“It’s Not About You” AKA- Stop writing shitty columns

Column writing is a lot like comedy: Everyone thinks they can do it and that it’s easy, but only a few people actually have the chops to do it well often.

For every Richard Pryor or Erma Bombeck who breaks ground and creates timeless moments of social awareness, there are thousands of people who think dropping N-bombs or coming up with theories on how socks get lost in the dryer will land them a comedy Grammy or a publishing deal.

And for every Mike Royko or Leonard Pitts who captures the essence of a place or people and shines a bright light on the problems there, there are tons of us (I include myself here) who use too much space to talk only about shit that lacks value to the readership at large.

When I was in college, I figured this out when our paper’s opinion editor asked me to write a weekly column. The first two or three were fine, but then it got into “Here’s what pisses me off this week” and it really went downhill. I stopped writing for a while, that with the promise if something ever really hit home and I thought it mattered, I’d write a column.
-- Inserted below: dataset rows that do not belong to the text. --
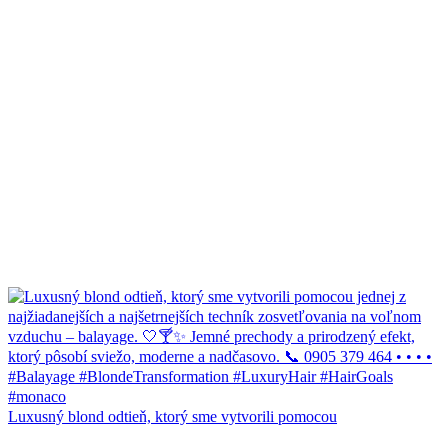
Luxusný blond odtieň, ktorý sme vytvorili pomocou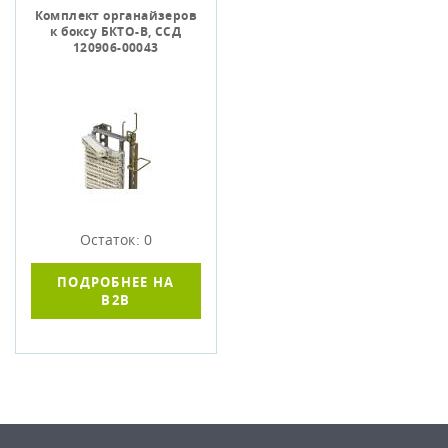
Комплект органайзеров
к боксу БКТО-В, ССД
120906-00043
Остаток: 0
ПОДРОБНЕЕ НА
B2B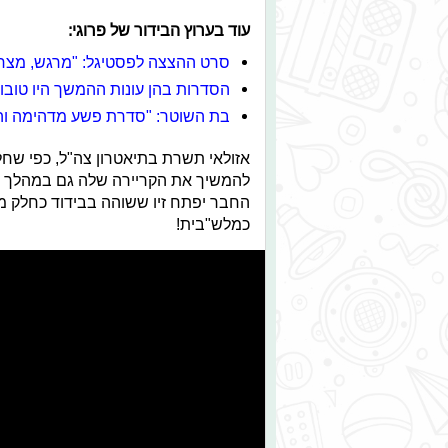
עוד בערוץ הבידור של פרוגי:
סרט ההצצה לפסטיגל: "מרגש, מצחיק
הסדרות בהן עונות ההמשך היו טובו
בת השוטר: "סדרת פשע מדהימה וה
אזולאי תשרת בתיאטרון צה"ל, כפי שחל
להמשיך את הקריירה שלה גם במהלך ה
החבר יפתח זיו ששוהה בבידוד כחלק מד
כמלש"בית!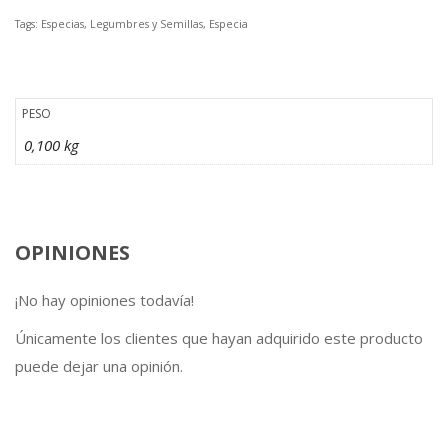
Tags: Especias, Legumbres y Semillas, Especia
PESO
0,100 kg
OPINIONES
¡No hay opiniones todavía!
Únicamente los clientes que hayan adquirido este producto
puede dejar una opinión.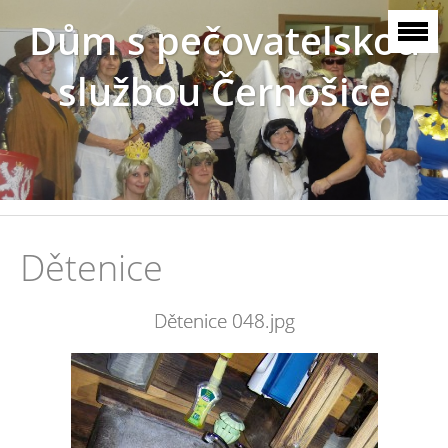
Dům s pečovatelskou
službou Černošice
Dětenice
Dětenice 048.jpg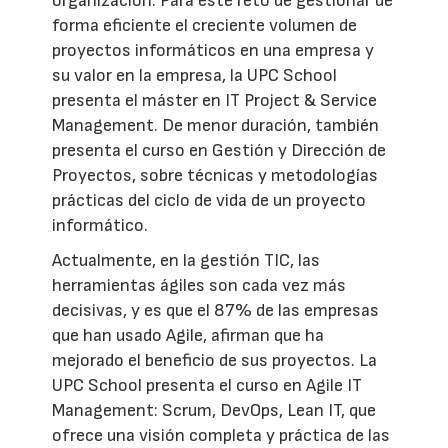
organización. Para este reto de gestionar de
forma eficiente el creciente volumen de
proyectos informáticos en una empresa y
su valor en la empresa, la UPC School
presenta el máster en IT Project & Service
Management. De menor duración, también
presenta el curso en Gestión y Dirección de
Proyectos, sobre técnicas y metodologías
prácticas del ciclo de vida de un proyecto
informático.
Actualmente, en la gestión TIC, las
herramientas ágiles son cada vez más
decisivas, y es que el 87% de las empresas
que han usado Agile, afirman que ha
mejorado el beneficio de sus proyectos. La
UPC School presenta el curso en Agile IT
Management: Scrum, DevOps, Lean IT, que
ofrece una visión completa y práctica de las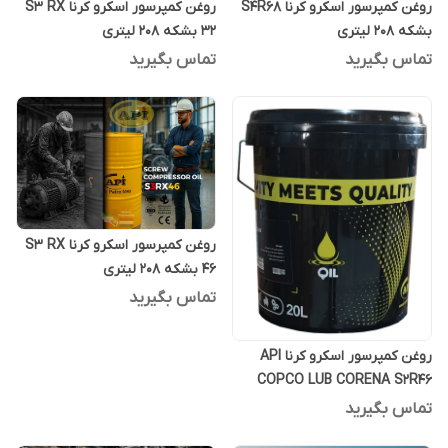
روغن کمپرسور اسکرو کرنا S4R68
روغن کمپرسور اسکرو کرنا S3 RX
بشکه 208 لیتری
32 بشکه 208 لیتری
تماس بگیرید
تماس بگیرید
روغن کمپرسور اسکرو کرنا S3 RX
46 بشکه 208 لیتری
تماس بگیرید
روغن کمپرسور اسکرو کرنا API
COPCO LUB CORENA S2R46
بیست لیتری
تماس بگیرید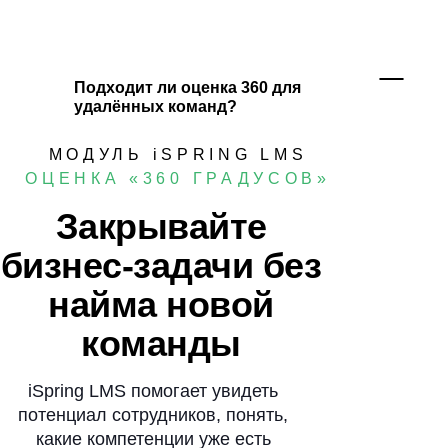
формата работы. Оставьте заявку —
менеджер уточнит детали и подготовит
расчёт под ваш сценарий оценки.
Подходит ли оценка 360 для
удалённых команд?
Да. Участники проходят оценку онлайн,
а администратор отслеживает процесс
МОДУЛЬ iSPRING LMS
и результаты на платформе. Это удобно
ОЦЕНКА «360 ГРАДУСОВ»
для распределённых команд, филиалов
и сотрудников на удалёнке.
Закрывайте
бизнес-задачи без
найма новой
команды
iSpring LMS помогает увидеть
потенциал сотрудников, понять,
какие компетенции уже есть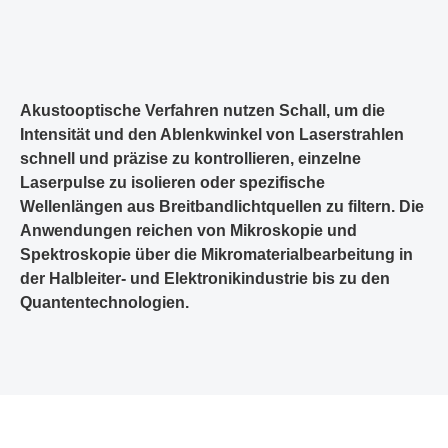
Akustooptische Verfahren nutzen Schall, um die
Intensität und den Ablenkwinkel von Laserstrahlen
schnell und präzise zu kontrollieren, einzelne
Laserpulse zu isolieren oder spezifische
Wellenlängen aus Breitbandlichtquellen zu filtern. Die
Anwendungen reichen von Mikroskopie und
Spektroskopie über die Mikromaterialbearbeitung in
der Halbleiter- und Elektronikindustrie bis zu den
Quantentechnologien.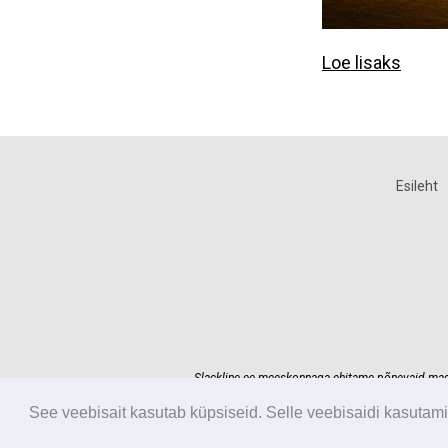
Loe lisaks
Esileht
Slackline.ee meeskonnaga ehitame põnevaid madals
Usaldage oma
See veebisait kasutab küpsiseid. Selle veebisaidi kasutam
When I did, I heard people telling me, “Wow, that was great! You should do this every week!”

No, I shouldn’t. The whole reason it was good was because it had value to me, it had broader applicability to my audience and I wanted to write it. It couldn’t be just about me. It had to include research, depth and value. It had to say, “This is how WE as a collective are seeing X or dealing with Y.

In short, I learned “It’s not about you.”

When I would write without keeping that in mind, I’d devolve into the kind of shit I’ve been seeing this week from a number of professionals.

Start with the column the Minneapolis Star-Tribune had to retract and scrub from its site by columnist “C.J.” that attacked Jana Shortal for her choice of fashion while reporting on the Jacob Wetterling story.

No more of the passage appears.